Task brief =>
In the records below, find the line with "Dopo aver effettuato il pagamento si prega di", then copy each line exactly until you have copied the line with "la inclusión de". Leave any picture out.

Page-level text extractions =>

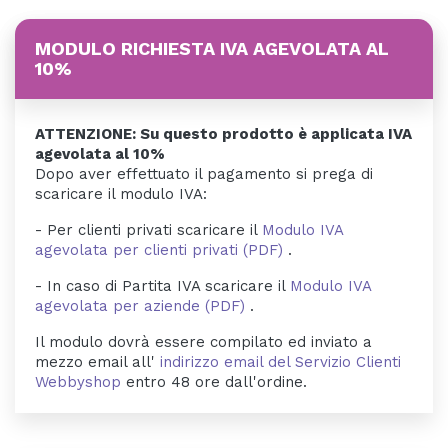
MODULO RICHIESTA IVA AGEVOLATA AL
10%
ATTENZIONE: Su questo prodotto è applicata IVA
agevolata al 10%
Dopo aver effettuato il pagamento si prega di
scaricare il modulo IVA:
- Per clienti privati scaricare il
Modulo IVA
agevolata per clienti privati (PDF)
.
- In caso di Partita IVA scaricare il
Modulo IVA
agevolata per aziende (PDF)
.
Il modulo dovrà essere compilato ed inviato a
mezzo email all'
indirizzo email del Servizio Clienti
Webbyshop
entro 48 ore dall'ordine.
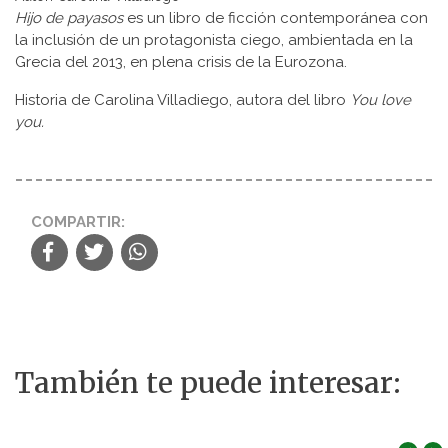
Hijo de payasos
es un libro de ficción contemporánea con
la inclusión de un protagonista ciego, ambientada en la
Grecia del 2013, en plena crisis de la Eurozona.
Historia de Carolina Villadiego, autora del libro
You love
you.
COMPARTIR:
También te puede interesar:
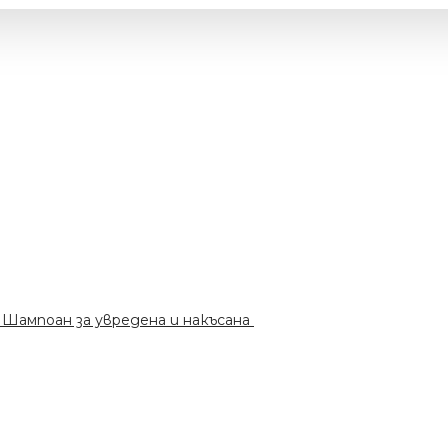
мпоан за увредена и накъсана коса 1000мл.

Answer for this exercise =>
Dopo aver effettuato il pagamento si prega di
scaricare il modulo IVA:
- Per clienti privati scaricare il
Modulo IVA
agevolata per clienti privati (PDF)
.
- In caso di Partita IVA scaricare il
Modulo IVA
agevolata per aziende (PDF)
.
Il modulo dovrà essere compilato ed inviato a
mezzo email all'
indirizzo email del Servizio Clienti
Webbyshop
entro 48 ore dall'ordine.
Hijo de payasos
es un libro de ficción contemporánea con
la inclusión de un protagonista ciego, ambientada en la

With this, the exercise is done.